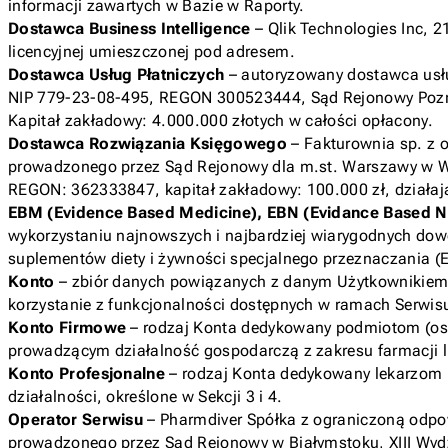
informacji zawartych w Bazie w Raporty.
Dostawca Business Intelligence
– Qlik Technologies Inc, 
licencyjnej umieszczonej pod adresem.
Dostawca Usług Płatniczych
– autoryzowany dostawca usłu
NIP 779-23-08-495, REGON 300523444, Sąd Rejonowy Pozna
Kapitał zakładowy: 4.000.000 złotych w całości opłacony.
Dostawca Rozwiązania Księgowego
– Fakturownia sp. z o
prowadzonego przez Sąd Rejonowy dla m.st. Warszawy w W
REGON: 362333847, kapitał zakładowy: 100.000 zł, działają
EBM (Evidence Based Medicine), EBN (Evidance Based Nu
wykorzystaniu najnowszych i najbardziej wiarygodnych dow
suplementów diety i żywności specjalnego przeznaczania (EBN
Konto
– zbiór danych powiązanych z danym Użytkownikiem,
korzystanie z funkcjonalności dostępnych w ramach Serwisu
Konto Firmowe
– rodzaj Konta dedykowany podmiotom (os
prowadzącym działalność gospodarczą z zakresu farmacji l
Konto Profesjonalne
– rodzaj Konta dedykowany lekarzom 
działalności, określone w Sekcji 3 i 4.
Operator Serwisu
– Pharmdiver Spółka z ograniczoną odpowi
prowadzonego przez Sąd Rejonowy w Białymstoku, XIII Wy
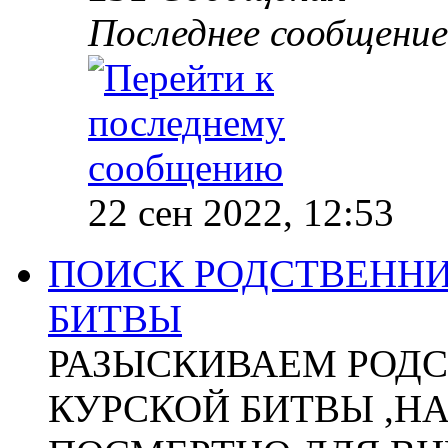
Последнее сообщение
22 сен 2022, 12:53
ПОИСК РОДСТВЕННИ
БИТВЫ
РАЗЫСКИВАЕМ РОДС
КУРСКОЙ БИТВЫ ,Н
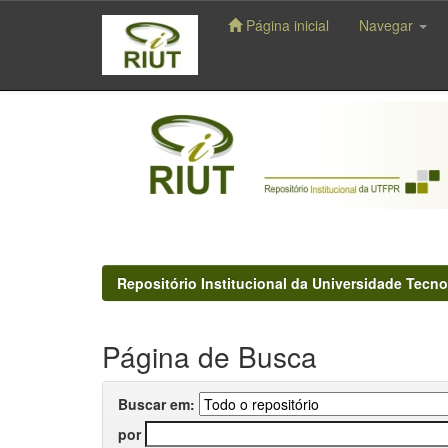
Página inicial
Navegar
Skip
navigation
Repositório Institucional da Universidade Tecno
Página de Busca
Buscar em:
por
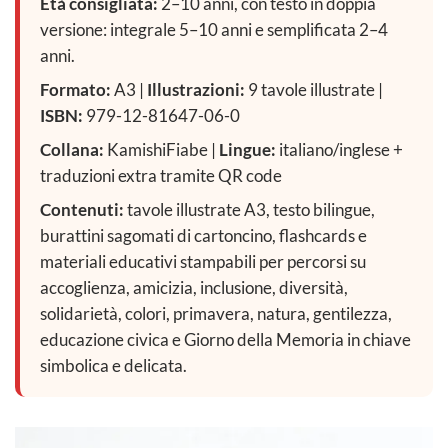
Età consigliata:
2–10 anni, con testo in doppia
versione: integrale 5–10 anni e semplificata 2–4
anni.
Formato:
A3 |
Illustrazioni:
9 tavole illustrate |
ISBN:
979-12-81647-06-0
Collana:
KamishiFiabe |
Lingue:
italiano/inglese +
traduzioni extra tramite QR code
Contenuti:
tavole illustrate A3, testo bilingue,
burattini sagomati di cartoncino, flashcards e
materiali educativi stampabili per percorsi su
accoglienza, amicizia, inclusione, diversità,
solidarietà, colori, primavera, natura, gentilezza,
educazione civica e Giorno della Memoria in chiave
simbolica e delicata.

______

**PROBLEM TO SOLVE:** Gather from the data above every line with the string "prowadzonego".

**ANSWER SECTION:**
prowadzonego przez Sąd Rejonowy dla m.st. Warszawy w W
prowadzonego przez Sąd Rejonowy w Białymstoku, XIII Wy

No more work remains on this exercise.